Feast Day: St. Romanus,
martyr. St. Nathy, or David, priest in Ireland. St.
Fedlimid, or Felimy, bishop of Kilmore, confessor, 6th
century.
IZAAK WALTON
Uncanonized, Izaak Walton is
the patron saint of anglers. About scarce another
author centre memories of such unmixed gentleness and
peace. To speak of Walton is to fall to praising him.
As Charles Lamb
says:
'It might sweeten a man's
temper at any time to read the Complete Angler.'
Of Walton's early life little
is known beyond the fact that he was born at Stafford
in 1593. It is presumed he was apprenticed in London
to a sempster or linen-draper, for soon after coming
of age he had a shop of his own in the Royal Exchange,
Cornhill. In this situation he could hardly have had
elbow-room, for the shops in the Exchange were but 7.5
feet long by 5 wide. From this, in 1624, he moved to a
house 'on the north side of Fleet Street, two doors
west of the end of Chancery Lane,' thus under the very
shadow of Temple Bar. In the crowd and din of the
junction there of Fleet Street and the Strand, it is a
piquant reflection at this day, that an author whose
name is wedded with green fields and quiet waters once
abode. Subsequently he removed round the corner to the
seventh house on the west side of Chancery Lane.
In this neighbourhood Walton
tasted much sorrow. He married at Canterbury, in 1626,
Rachel Floud, maternally descended from Archbishop
Cranmer.
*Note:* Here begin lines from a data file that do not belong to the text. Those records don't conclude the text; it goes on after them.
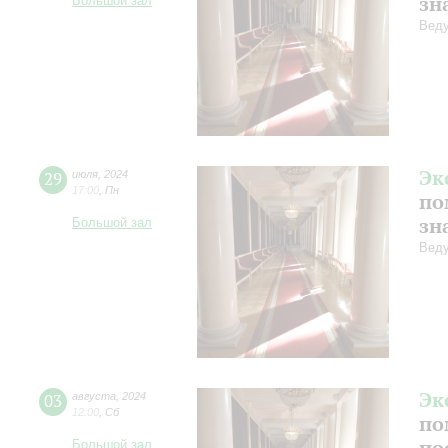
зн
Большой зал
Веду
Эк
29
июля
,
2024
17:00
,
Пн
по
зн
Большой зал
Веду
Эк
03
августа
,
2024
12:00
,
Сб
по
по
Большой зал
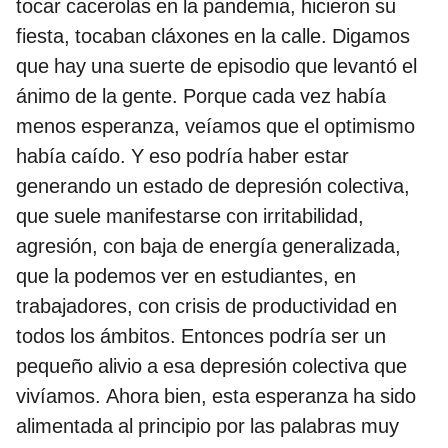
tocar cacerolas en la pandemia, hicieron su
fiesta, tocaban cláxones en la calle. Digamos
que hay una suerte de episodio que levantó el
ánimo de la gente. Porque cada vez había
menos esperanza, veíamos que el optimismo
había caído. Y eso podría haber estar
generando un estado de depresión colectiva,
que suele manifestarse con irritabilidad,
agresión, con baja de energía generalizada,
que la podemos ver en estudiantes, en
trabajadores, con crisis de productividad en
todos los ámbitos. Entonces podría ser un
pequeño alivio a esa depresión colectiva que
vivíamos. Ahora bien, esta esperanza ha sido
alimentada al principio por las palabras muy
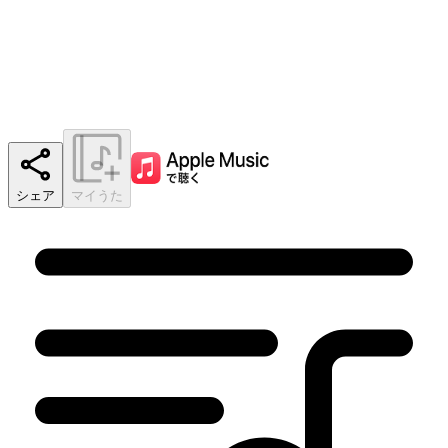
シェア
マイうた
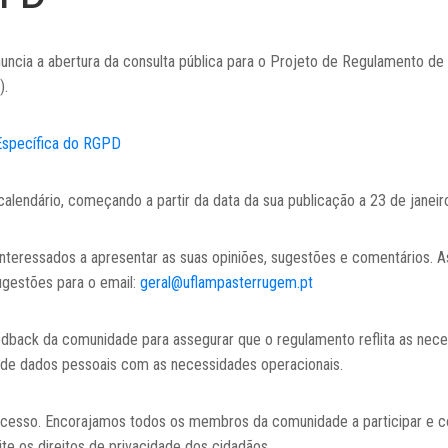
ncia a abertura da consulta pública para o Projeto de Regulamento d
).
Específica do RGPD
calendário, começando a partir da data da sua publicação a 23 de janeir
nteressados a apresentar as suas opiniões, sugestões e comentários. A
ugestões para o email:
geral@uflampasterrugem.pt
edback da comunidade para assegurar que o regulamento reflita as nec
o de dados pessoais com as necessidades operacionais.
ocesso. Encorajamos todos os membros da comunidade a participar e co
te os direitos de privacidade dos cidadãos.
Seven children were the fruit of this union,
but they all died in childhood, and last of all the
mother also, in 1640. The narrow accommodations which
London tradesmen then assigned to their families are
sufficient to account for such tragic results.
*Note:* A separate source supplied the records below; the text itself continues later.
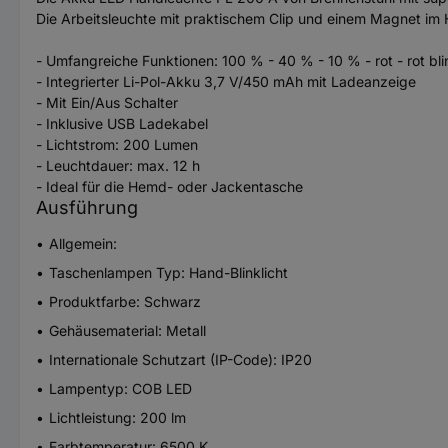
Die Arbeitsleuchte mit praktischem Clip und einem Magnet im 
- Umfangreiche Funktionen: 100 % - 40 % - 10 % - rot - rot bl
- Integrierter Li-Pol-Akku 3,7 V/450 mAh mit Ladeanzeige
- Mit Ein/Aus Schalter
- Inklusive USB Ladekabel
- Lichtstrom: 200 Lumen
- Leuchtdauer: max. 12 h
- Ideal für die Hemd- oder Jackentasche
Ausführung
Allgemein:
Taschenlampen Typ: Hand-Blinklicht
Produktfarbe: Schwarz
Gehäusematerial: Metall
Internationale Schutzart (IP-Code): IP20
Lampentyp: COB LED
Lichtleistung: 200 lm
Farbtemperatur: 6500 K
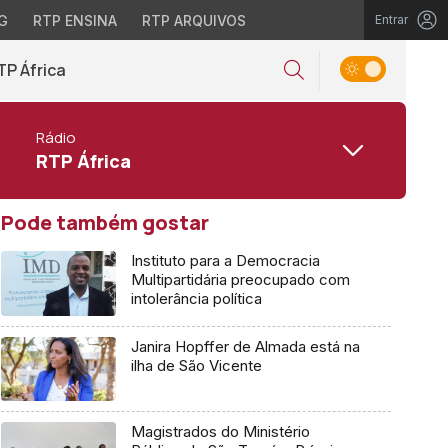
G
RTP ENSINA
RTP ARQUIVOS
Entrar
TP África
Rádio
RTP África
Pode também gostar
Instituto para a Democracia
Multipartidária preocupado com
intolerância política
Janira Hopffer de Almada está na
ilha de São Vicente
Magistrados do Ministério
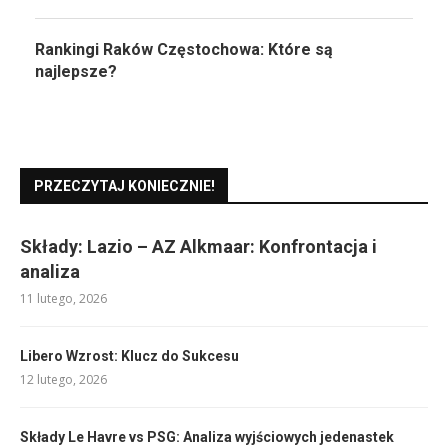
Rankingi Raków Częstochowa: Które są
najlepsze?
PRZECZYTAJ KONIECZNIE!
Składy: Lazio – AZ Alkmaar: Konfrontacja i
analiza
11 lutego, 2026
Libero Wzrost: Klucz do Sukcesu
12 lutego, 2026
Składy Le Havre vs PSG: Analiza wyjściowych jedenastek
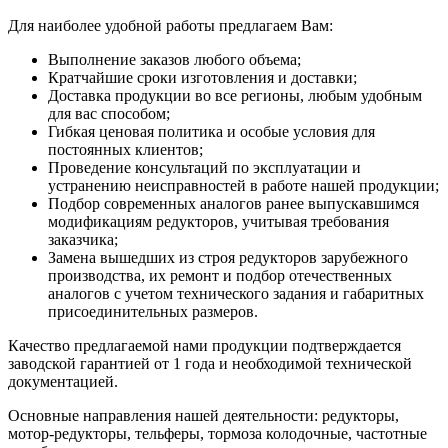
Для наиболее удобной работы предлагаем Вам:
Выполнение заказов любого объема;
Кратчайшие сроки изготовления и доставки;
Доставка продукции во все регионы, любым удобным
для вас способом;
Гибкая ценовая политика и особые условия для
постоянных клиентов;
Проведение консультаций по эксплуатации и
устранению неисправностей в работе нашей продукции;
Подбор современных аналогов ранее выпускавшимся
модификациям редукторов, учитывая требования
заказчика;
Замена вышедших из строя редукторов зарубежного
производства, их ремонт и подбор отечественных
аналогов с учетом технического задания и габаритных
присоединительных размеров.
Качество предлагаемой нами продукции подтверждается
заводской гарантией от 1 года и необходимой технической
документацией.
Основные направления нашей деятельности: редукторы,
мотор-редукторы, тельферы, тормоза колодочные, частотные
Meanwhile Walton's business as linen-draper prospered;
and for recreation he used 'to go a-fishing with
honest Nat, and R. Roe.' His favourite stream was the
Lea, a river which has its source above Ware, in
Hertfordshire, and gliding about the country to the
north-east of London, falls into the Thames a little
above Blackwall.
Amidst the troubles of the
civil war, while London was generally parliamentarian,
worthy Izaak remained a steady royalist and churchman.
Having accumulated a small independence, and anxious,
it is supposed, to escape from the scene of so many
domestic afflictions, and from possible annoyance on
the score of his faith and politics, he gave up
shopkeeping, about 1643, and retired into the country.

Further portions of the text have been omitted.